Below are some records. Pull every line that contains the word "trajectory".

── SOURCE DATA ──

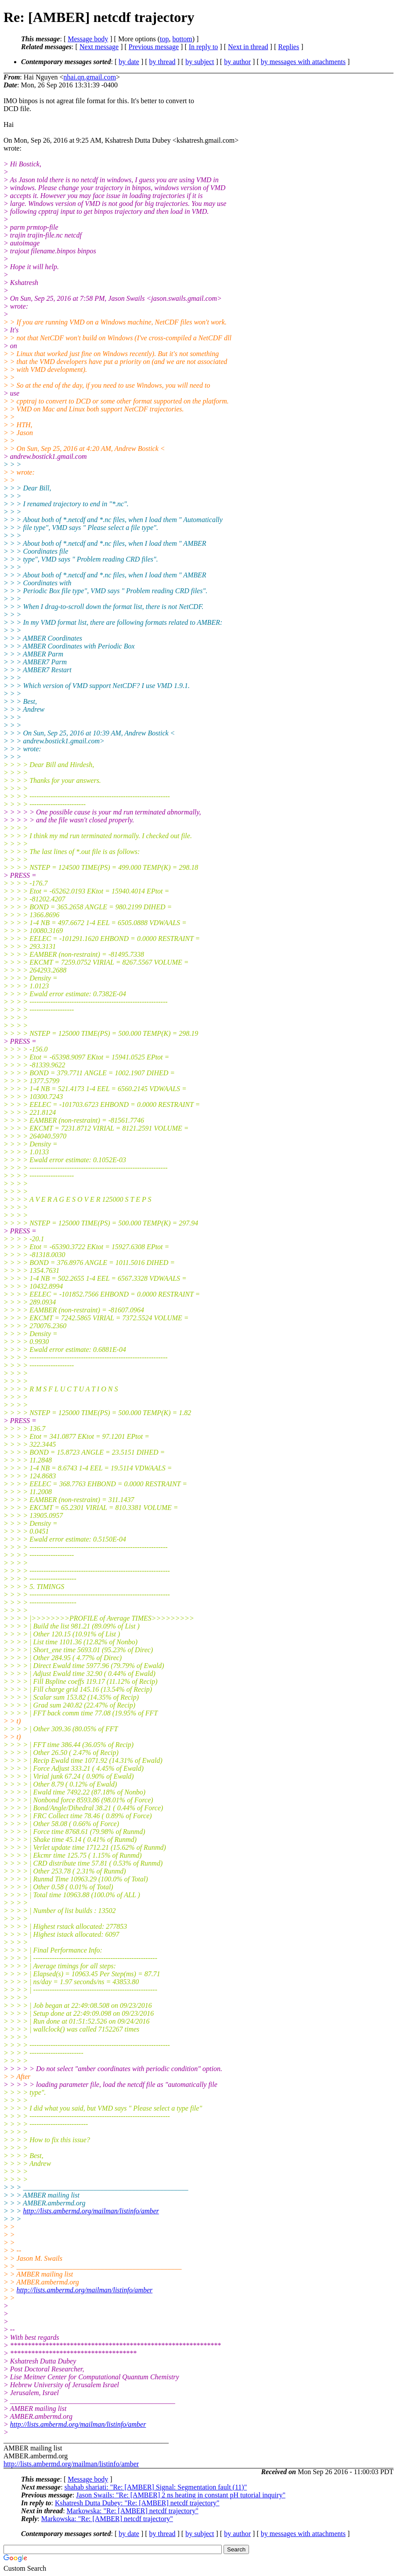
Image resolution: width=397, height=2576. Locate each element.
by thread (162, 61)
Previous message (154, 46)
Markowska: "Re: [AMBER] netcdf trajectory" (132, 2511)
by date (129, 61)
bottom (182, 39)
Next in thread (248, 46)
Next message (99, 46)
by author (237, 61)
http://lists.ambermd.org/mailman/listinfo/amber (91, 2211)
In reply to (203, 46)
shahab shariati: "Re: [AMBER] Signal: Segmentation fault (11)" (156, 2487)
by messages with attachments (303, 61)
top (164, 39)
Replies (288, 46)
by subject (199, 61)
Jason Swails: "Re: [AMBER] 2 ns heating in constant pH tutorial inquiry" (180, 2495)
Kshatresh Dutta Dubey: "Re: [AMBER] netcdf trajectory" (137, 2503)
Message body (88, 39)
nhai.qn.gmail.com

───

> _EXERCISE RESPONSE_:
Markowska: "Re: [AMBER] netcdf trajectory" (132, 2511)
Kshatresh Dutta Dubey: "Re: [AMBER] netcdf trajectory" (137, 2503)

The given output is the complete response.